大前研一 「ビジネス新大陸」の歩き方

大前氏 日本人の家計の不安はAI搭載のロボアドバイザーで解消される

 この作業をやってみると、実は、多くの人たちは最後にかなりのお金が余るということがわかる。その人たちは、余るお金を生きているうちに、人生をエンジョイするために使おう、と考えるはずだ。

 つまり、日本人はまず個々人が自分自身のファイナンシャルプランを作るべきなのだ。これだけは一般論ではなく、個別に計算しなければ、将来に対する不安は解消しない。もし、それすら面倒だというなら、いま資産運用分野で急速に進化しているロボ・アドバイザー(ロボアド)を活用し、AI(人工知能)にファイナンシャルプラン作りから投資まで、すべて任せてもよいだろう。

 そのようにして人々の将来に対する漠たる不安が払拭されれば、今は銀行などに眠っていて“死に金”となっている個人金融資産が市場に出てきて消費が拡大し、一気に景気が良くなるはずだ。

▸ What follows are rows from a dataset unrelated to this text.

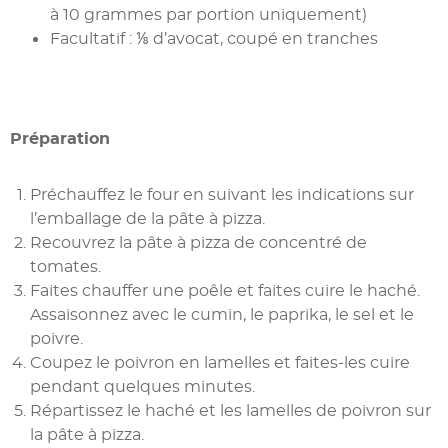
à 10 grammes par portion uniquement)
Facultatif : ⅛ d’avocat, coupé en tranches
Préparation
Préchauffez le four en suivant les indications sur
l’emballage de la pâte à pizza.
Recouvrez la pâte à pizza de concentré de
tomates.
Faites chauffer une poêle et faites cuire le haché.
Assaisonnez avec le cumin, le paprika, le sel et le
poivre.
Coupez le poivron en lamelles et faites-les cuire
pendant quelques minutes.
Répartissez le haché et les lamelles de poivron sur
la pâte à pizza.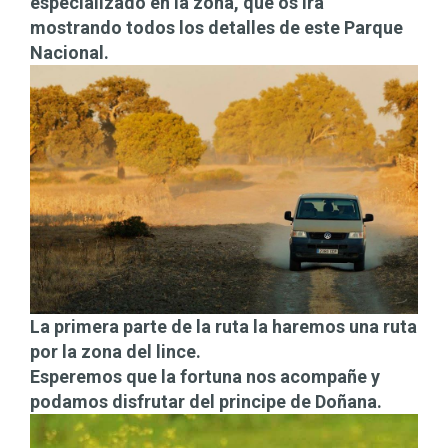
especializado en la zona, que os irá
mostrando todos los detalles de este Parque
Nacional.
La primera parte de la ruta la haremos una ruta
por la zona del lince.
Esperemos que la fortuna nos acompañe y
podamos disfrutar del principe de Doñana.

 逆に、経済効果ゼロで税金だけを浪費するアベノミクスを続けていたら日本経済は早晩行き詰まり、国債暴落とハイパーインフレを招くかもしれない。そうなれば、「異次元金融緩和」の名の下に427兆円(3月末時点)もの国債をフォアグラのように貯め込んでいる日銀は、それが腹の中で爆発するので、日本経済はジ・エンドだ。1800兆円の個人金融資産も、あっという間に雲散霧消するだろう。

 このままいくと「黄金の国ジパング」はやはり幻だった、という結末になりかねないのである。